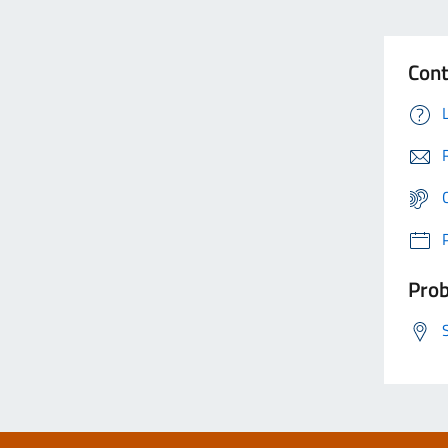
Cont
Prob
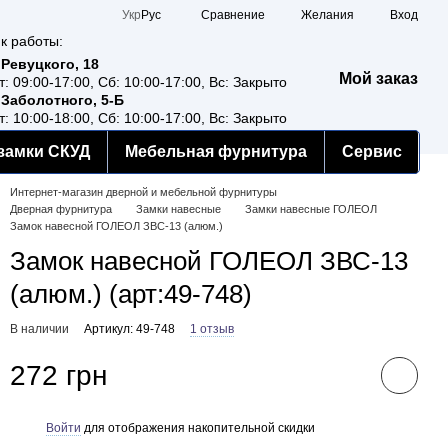
Сравнение
Укр
Рус
Желания
Вход
к работы:
 Ревуцкого, 18
Мой заказ
т: 09:00-17:00, Сб: 10:00-17:00, Вс: Закрыто
 Заболотного, 5-Б
т: 10:00-18:00, Сб: 10:00-17:00, Вс: Закрыто
замки СКУД
Мебельная фурнитура
Сервис
Интернет-магазин дверной и мебельной фурнитуры
Дверная фурнитура
Замки навесные
Замки навесные ГОЛЕОЛ
Замок навесной ГОЛЕОЛ ЗВС-13 (алюм.)
Замок навесной ГОЛЕОЛ ЗВС-13
(алюм.) (арт:49-748)
В наличии
Артикул: 49-748
1 отзыв
272 грн
Войти
для отображения накопительной скидки
%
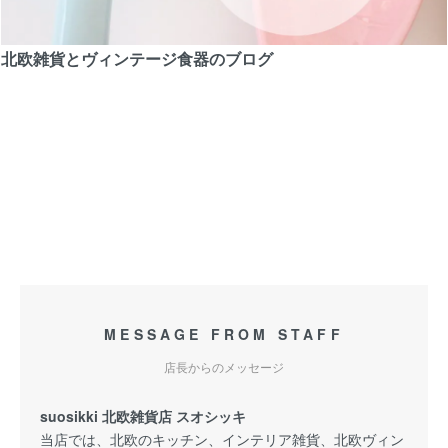
北欧雑貨とヴィンテージ食器のブログ
MESSAGE FROM STAFF
店長からのメッセージ
suosikki 北欧雑貨店 スオシッキ
当店では、北欧のキッチン、インテリア雑貨、北欧ヴィン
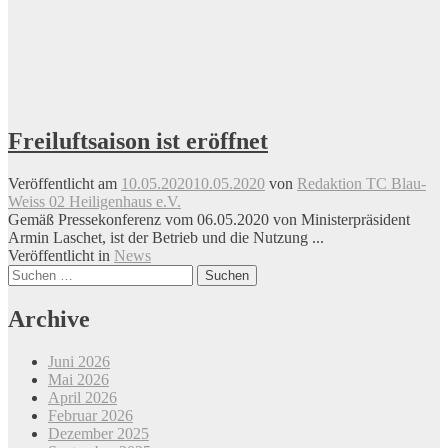
Freiluftsaison ist eröffnet
Veröffentlicht am
10.05.2020
10.05.2020
von
Redaktion TC Blau-
Weiss 02 Heiligenhaus e.V.
Gemäß Pressekonferenz vom 06.05.2020 von Ministerpräsident
Armin Laschet, ist der Betrieb und die Nutzung ...
Veröffentlicht in
News
Beitrags-
Suchen
nach:
Navigation
Archive
Juni 2026
Mai 2026
April 2026
Februar 2026
Dezember 2025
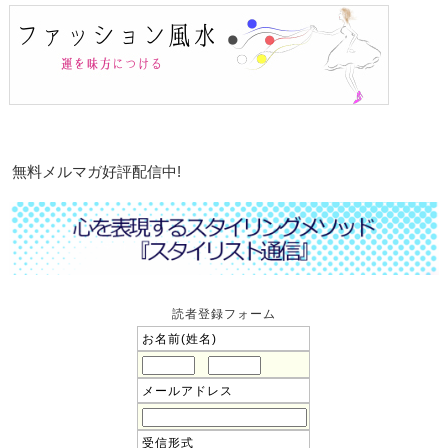
無料メルマガ好評配信中!
読者登録フォーム
お名前(姓名)
メールアドレス
受信形式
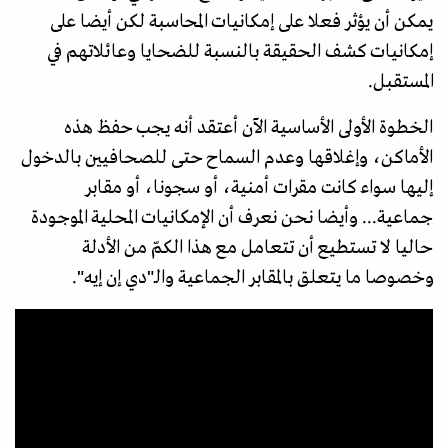
يمكن أن يؤثر فعلا على إمكانيات المحاسبة لكن أيضا على
إمكانيات كشف الحقيقة بالنسبة للضحايا وعائلاتهم في
المستقبل.
الخطوة الأولى الأساسية الآن أعتقد أنه يجب حفظ هذه
الأماكن، وإغلاقها وعدم السماح حتى للصحافيين بالدخول
إليها سواء كانت مقرات أمنية، أو سجونا، أو مقابر
جماعية... وأيضا نحن نعرف أن الإمكانيات المحلية الموجودة
حاليا لا تستطيع أن تتعامل مع هذا الكمّ من الأدلة
وخصوصا ما يتعلق بالمقابر الجماعية والـ"دي إن إيه".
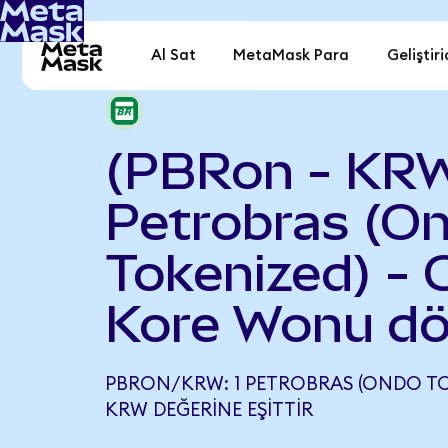
Al Sat
MetaMask Para
Geliştiri
(PBRon - KR
Petrobras (O
Tokenized) -
Kore Wonu dö
PBRON/KRW: 1 PETROBRAS (ONDO TOK
KRW DEĞERINE EŞITTIR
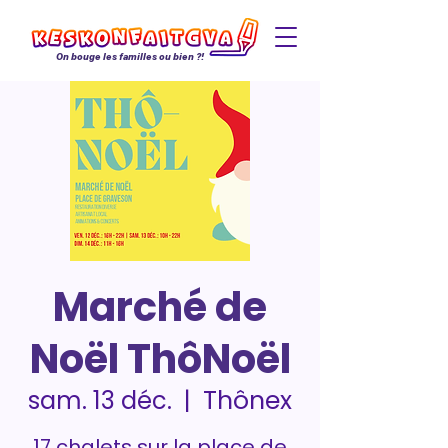
On bouge les familles ou bien ?!
Marché de
Noël ThôNoël
Thônex
sam. 13 déc.
  |  
17 chalets sur la place de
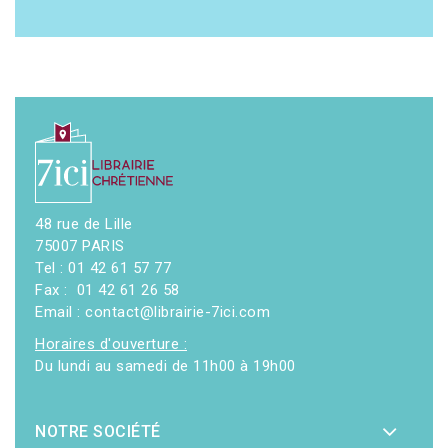
48 rue de Lille
75007 PARIS
Tel : 01 42 61 57 77
Fax : 01 42 61 26 58
Email : contact@librairie-7ici.com
Horaires d'ouverture :
Du lundi au samedi de 11h00 à 19h00
NOTRE SOCIÉTÉ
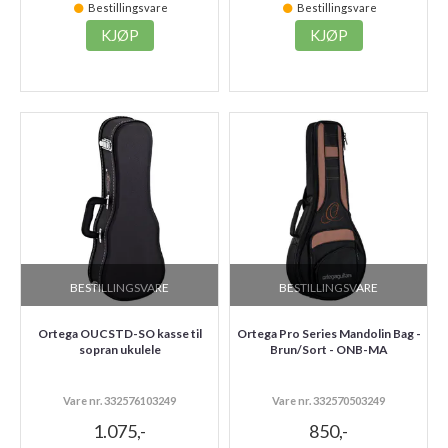
Bestillingsvare
Bestillingsvare
KJØP
KJØP
BESTILLINGSVARE
BESTILLINGSVARE
Ortega OUCSTD-SO kasse til
Ortega Pro Series Mandolin Bag -
sopran ukulele
Brun/Sort - ONB-MA
Vare nr. 332576103249
Vare nr. 332570503249
1.075,-
850,-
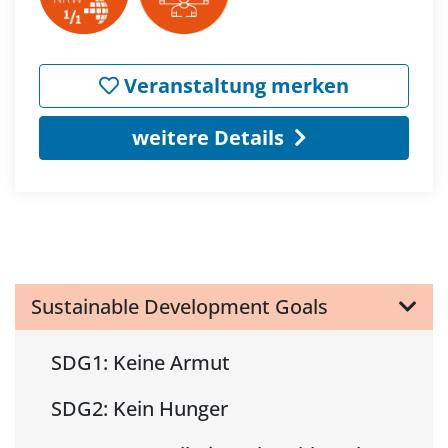
Veranstaltung merken
weitere Details
Sustainable Development Goals
SDG1: Keine Armut
SDG2: Kein Hunger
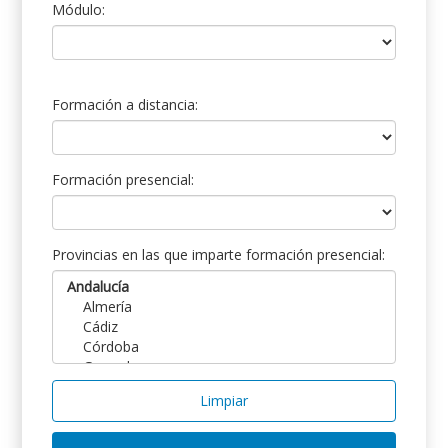
Módulo:
Formación a distancia:
Formación presencial:
Provincias en las que imparte formación presencial:
Limpiar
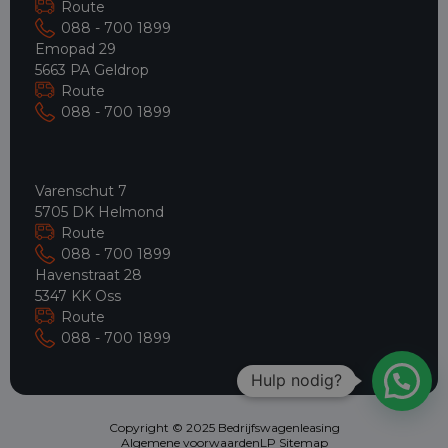
Route
088 - 700 1899
Emopad 29
5663 PA Geldrop
Route
088 - 700 1899
Varenschut 7
5705 DK Helmond
Route
088 - 700 1899
Havenstraat 28
5347 KK Oss
Route
088 - 700 1899
Hulp nodig?
Copyright © 2025 Bedrijfswagenleasing
Algemene voorwaarden
LP Sitemap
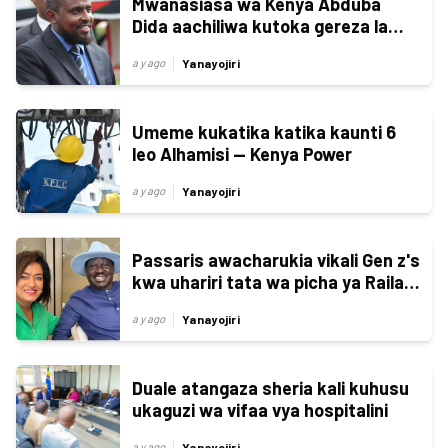
Mwanasiasa wa Kenya Abduba
Dida aachiliwa kutoka gereza la
Marekani baada ya kutumikia
Yanayojiri
a y ago
kifungo
Umeme kukatika katika kaunti 6
leo Alhamisi — Kenya Power
Yanayojiri
a y ago
Passaris awacharukia vikali Gen z's
kwa uhariri tata wa picha ya Raila
kuwania upapa
Yanayojiri
a y ago
Duale atangaza sheria kali kuhusu
ukaguzi wa vifaa vya hospitalini
Yanayojiri
a y ago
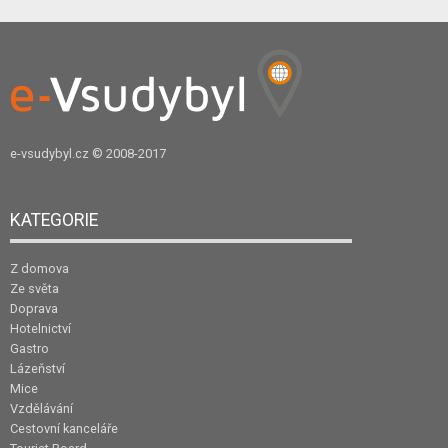
e-vsudybyl.cz
© 2008-2017
KATEGORIE
Z domova
Ze světa
Doprava
Hotelnictví
Gastro
Lázeňství
Mice
Vzdělávání
Cestovní kanceláře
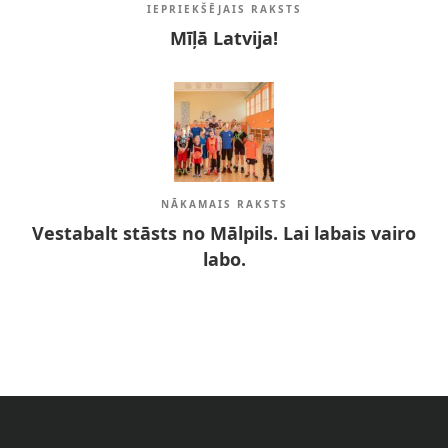
IEPRIEKŠĒJAIS RAKSTS
Mīļā Latvija!
NĀKAMAIS RAKSTS
Vestabalt stāsts no Mālpils. Lai labais vairo
labo.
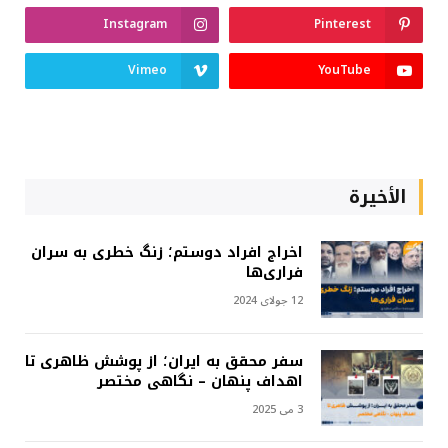
Instagram
Pinterest
Vimeo
YouTube
الأخيرة
اخراج افراد دوستم؛ زنگ خطری به سران
فراری‌ها
12 جولای 2024
سفر محقق به ایران؛ از پوشش ظاهری تا
اهداف پنهان – نگاهی مختصر
3 می 2025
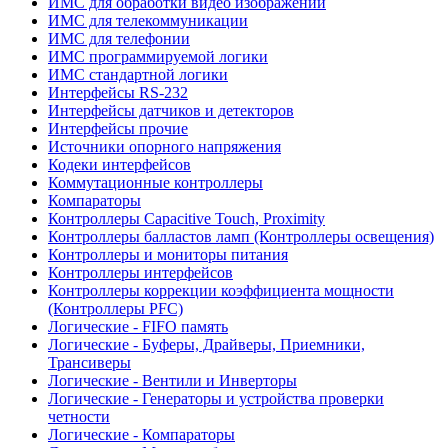
ИМС для обработки видео изображений
ИМС для телекоммуникации
ИМС для телефонии
ИМС программируемой логики
ИМС стандартной логики
Интерфейсы RS-232
Интерфейсы датчиков и детекторов
Интерфейсы прочие
Источники опорного напряжения
Кодеки интерфейсов
Коммутационные контроллеры
Компараторы
Контроллеры Capacitive Touch, Proximity
Контроллеры балластов ламп (Контроллеры освещения)
Контроллеры и мониторы питания
Контроллеры интерфейсов
Контроллеры коррекции коэффициента мощности
(Контроллеры PFC)
Логические - FIFO память
Логические - Буферы, Драйверы, Приемники,
Трансиверы
Логические - Вентили и Инверторы
Логические - Генераторы и устройства проверки
четности
Логические - Компараторы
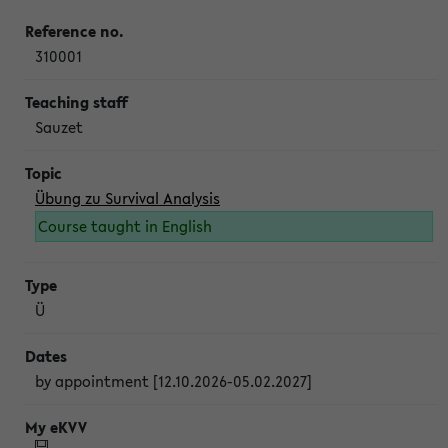
310001
Sauzet
Übung zu Survival Analysis
Course taught in English
Ü
by appointment [12.10.2026-05.02.2027]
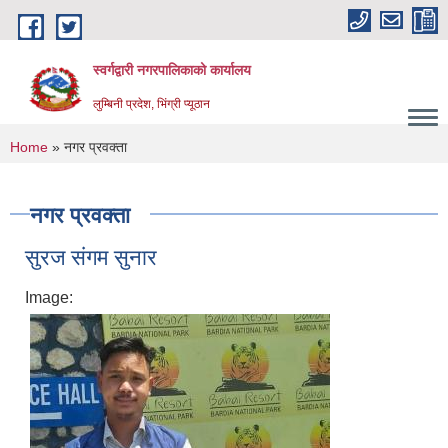
Skip to main content
स्वर्गद्वारी नगरपालिकाको कार्यालय
लुम्बिनी प्रदेश, भिंग्री प्यूठान
You are here
Home
» नगर प्रवक्ता
नगर प्रवक्ता
सुरज संगम सुनार
Image:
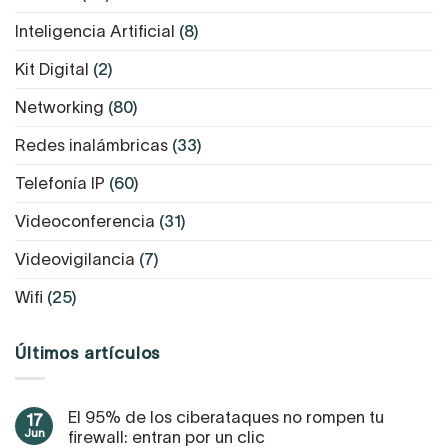
Inteligencia Artificial
(8)
Kit Digital
(2)
Networking
(80)
Redes inalámbricas
(33)
Telefonía IP
(60)
Videoconferencia
(31)
Videovigilancia
(7)
Wifi
(25)
Últimos artículos
El 95% de los ciberataques no rompen tu
17
Jun
firewall: entran por un clic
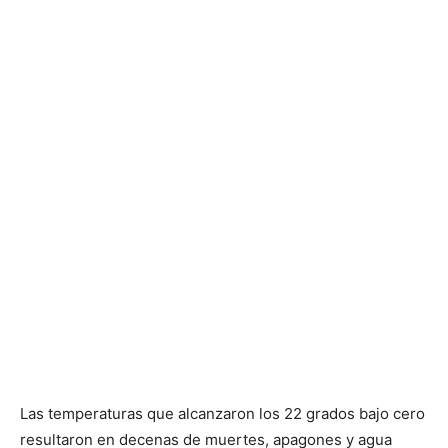
Las temperaturas que alcanzaron los 22 grados bajo cero
resultaron en decenas de muertes, apagones y agua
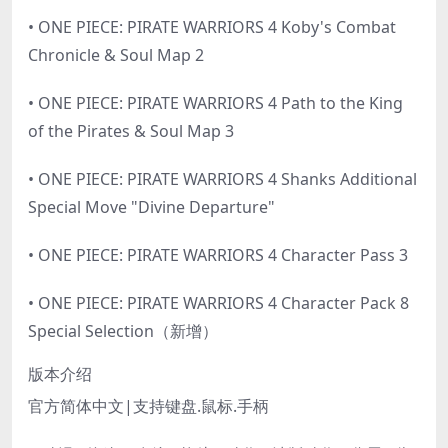
• ONE PIECE: PIRATE WARRIORS 4 Koby's Combat
Chronicle & Soul Map 2
• ONE PIECE: PIRATE WARRIORS 4 Path to the King
of the Pirates & Soul Map 3
• ONE PIECE: PIRATE WARRIORS 4 Shanks Additional
Special Move "Divine Departure"
• ONE PIECE: PIRATE WARRIORS 4 Character Pass 3
• ONE PIECE: PIRATE WARRIORS 4 Character Pack 8
Special Selection（新增）
版本介绍
官方简体中文|支持键盘.鼠标.手柄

• _Task prompt_
Once the lines of the entries containing the word "Компараторы" have been counted, report the number alone.

• _Written reply_
2